No. I couldn't just come out with a reason, not while the soldier was pointing his gun at me and demanding an answer. Terry was the one who could drag words out of his heart whenever the need arose. Often I would just get shot down anyway and go off to tend to my wounds.

Man of words, woman of science. I could do more than calculate, I could feel just like any other woman. I just couldn't put it into words. I didn't know how to tell him that his body made me feel like I was some sort of goddess, swimming in the overwhelming essence that was man. Nor could I explain how I could feel the warmth that poured from his soul into me when I looked into his eyes and peered over the wall.

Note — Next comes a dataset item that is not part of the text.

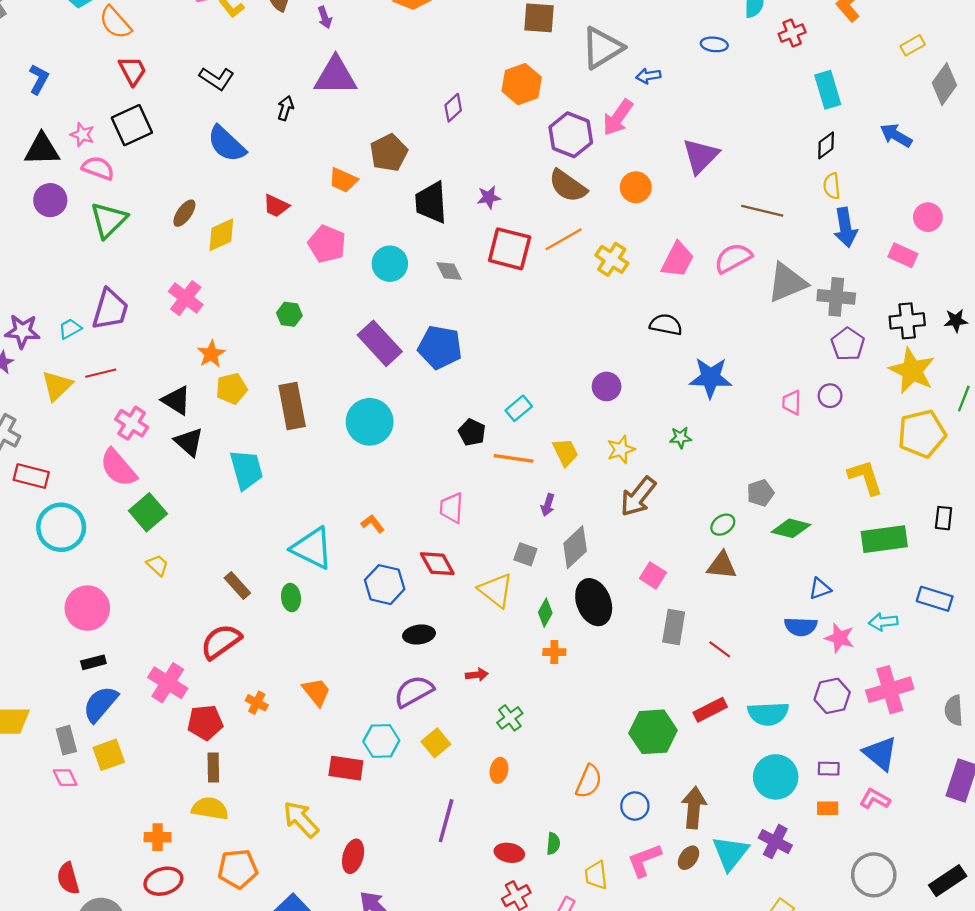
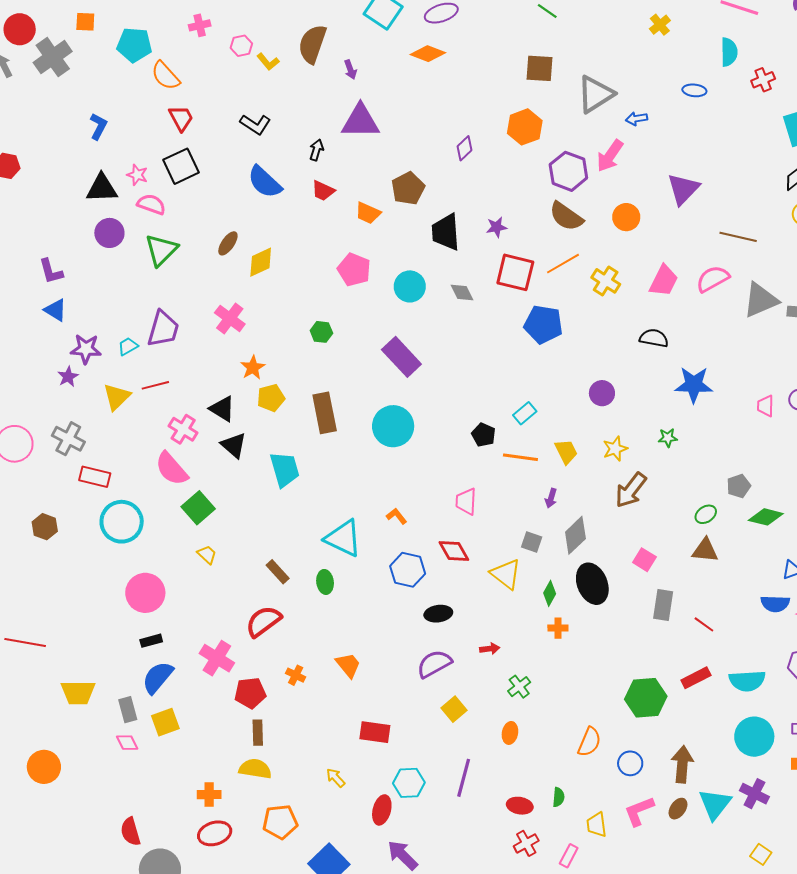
red trapezoid: (276, 206) -> (323, 191), moved
blue pentagon: (440, 347) -> (543, 324), moved
cyan hexagon: (381, 741) -> (409, 783), moved
yellow arrow: (301, 819) -> (336, 778), size x0.6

Sometimes I felt like I was on the other side of that wall, sheltered from the hectic life beyond.

There were times when I could just FEEL that he thought he was just living in my shadow. Every time I got a bonus from a big find, every time I entered into some side project until the next big rock came along, and every time I studied up on the latest probe technology I could feel it. He never really came out and said it, but I knew that is what he felt. I could never find the words to let him know that it was his strength and love that drove me to keep testing myself. I didn't know how to tell him that it was ME that was trying to prove myself worthy of him.

The cabin display advised everyone to strap in for the launch countdown. Launches along the equatorial accelerator were known to be pretty rough. They wanted to get as much speed as possible while still under power supplied on Earth.

The ship with the robots and equipment was already launched during the previous window months ago. It would reach the asteroid and deploy the robots long before humans could reach it. There was a limit to the acceleration people could tolerate, even with dampening fields in place. There was no such limit for the robots and equipment.

There was a half an hour until launch, so I took the chance to unroll my computer. It synched with the ship's internal network. Even though we had not launched yet, communications had been shifted over to the particle pair link. There would be time before launch for live text until the time dilation made real-time communication impossible. The communication offered was no-frills text chat and email, along with the occasional obnoxious ad blurb. Particle pair bandwidth was a precious commodity. I could see Terry was logged in and waiting for me.